### Task prompt
If a line below includes the string "Good", copy it.

### Task data
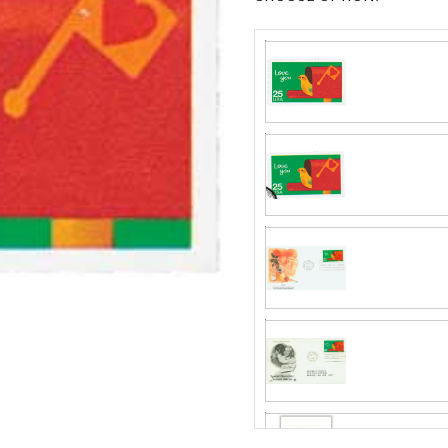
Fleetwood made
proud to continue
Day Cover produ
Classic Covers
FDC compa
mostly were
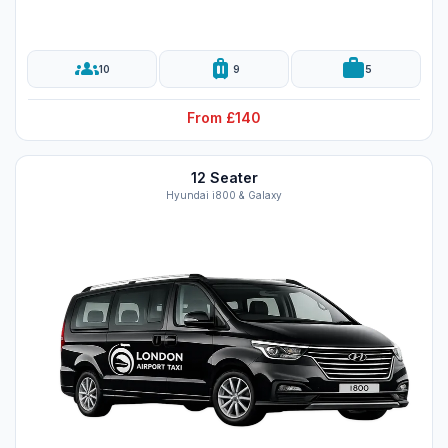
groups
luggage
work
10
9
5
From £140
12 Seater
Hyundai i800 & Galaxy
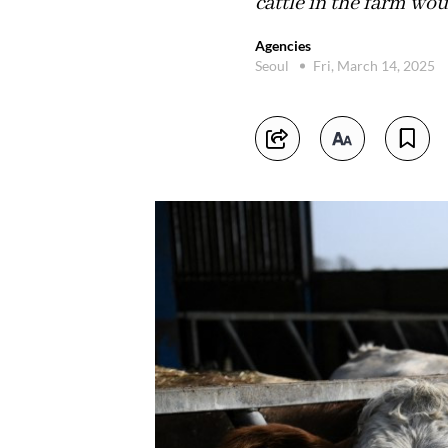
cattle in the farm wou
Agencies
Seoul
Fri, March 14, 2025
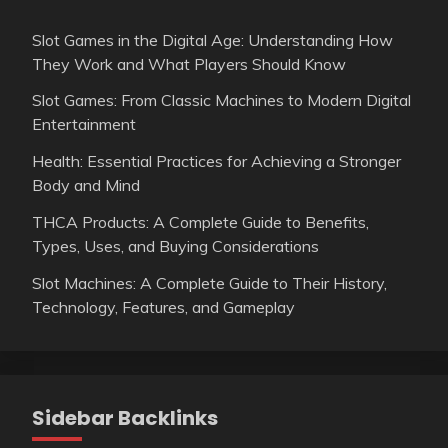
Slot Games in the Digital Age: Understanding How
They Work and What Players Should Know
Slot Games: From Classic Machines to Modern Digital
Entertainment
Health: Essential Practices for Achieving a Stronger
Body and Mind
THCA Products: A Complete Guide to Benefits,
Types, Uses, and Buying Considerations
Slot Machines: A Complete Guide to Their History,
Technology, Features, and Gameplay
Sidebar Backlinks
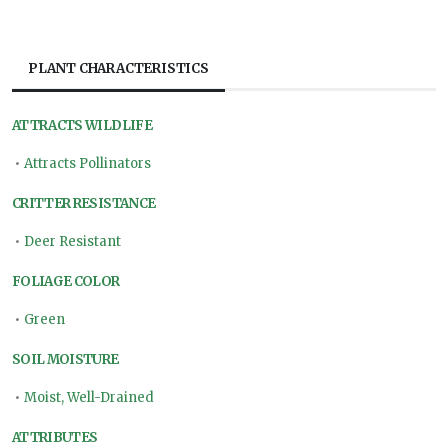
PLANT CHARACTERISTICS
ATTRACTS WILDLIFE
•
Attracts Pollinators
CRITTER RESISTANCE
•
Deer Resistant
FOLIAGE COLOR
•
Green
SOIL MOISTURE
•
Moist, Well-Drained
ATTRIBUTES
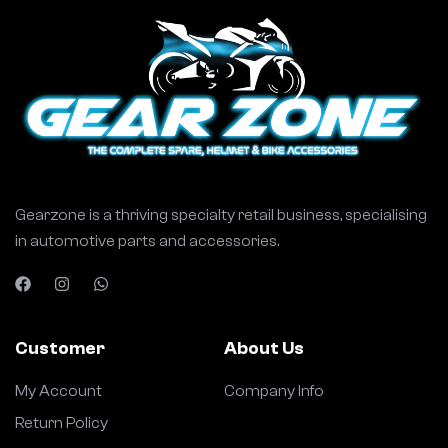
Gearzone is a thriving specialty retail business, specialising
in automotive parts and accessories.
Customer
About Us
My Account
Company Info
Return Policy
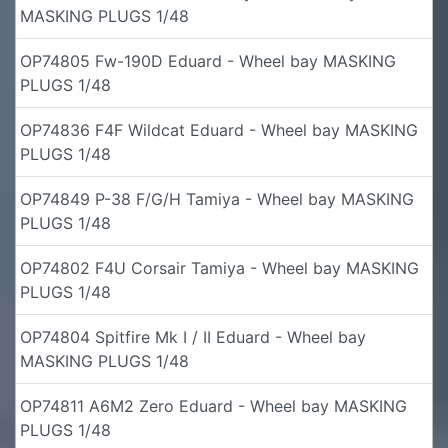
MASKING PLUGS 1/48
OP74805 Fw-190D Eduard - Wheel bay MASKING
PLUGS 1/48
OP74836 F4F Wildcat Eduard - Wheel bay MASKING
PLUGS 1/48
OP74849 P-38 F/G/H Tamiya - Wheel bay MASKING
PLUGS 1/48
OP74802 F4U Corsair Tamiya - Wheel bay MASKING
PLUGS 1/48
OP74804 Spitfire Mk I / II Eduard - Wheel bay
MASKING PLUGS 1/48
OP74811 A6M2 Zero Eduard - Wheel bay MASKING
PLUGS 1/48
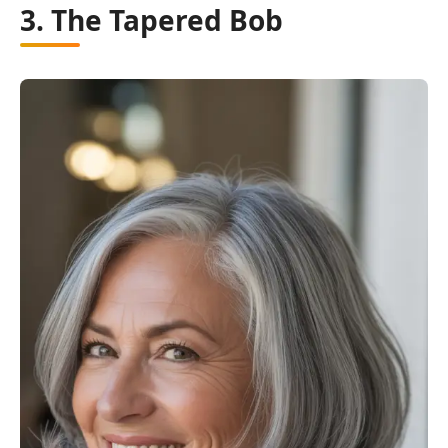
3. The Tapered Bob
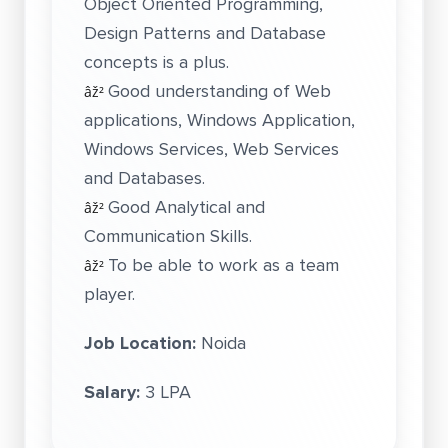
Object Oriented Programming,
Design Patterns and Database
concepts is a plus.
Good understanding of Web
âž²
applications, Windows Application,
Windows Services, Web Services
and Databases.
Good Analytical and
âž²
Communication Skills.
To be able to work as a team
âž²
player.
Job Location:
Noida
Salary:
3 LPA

### Your solution
Good understanding of Web
Good Analytical and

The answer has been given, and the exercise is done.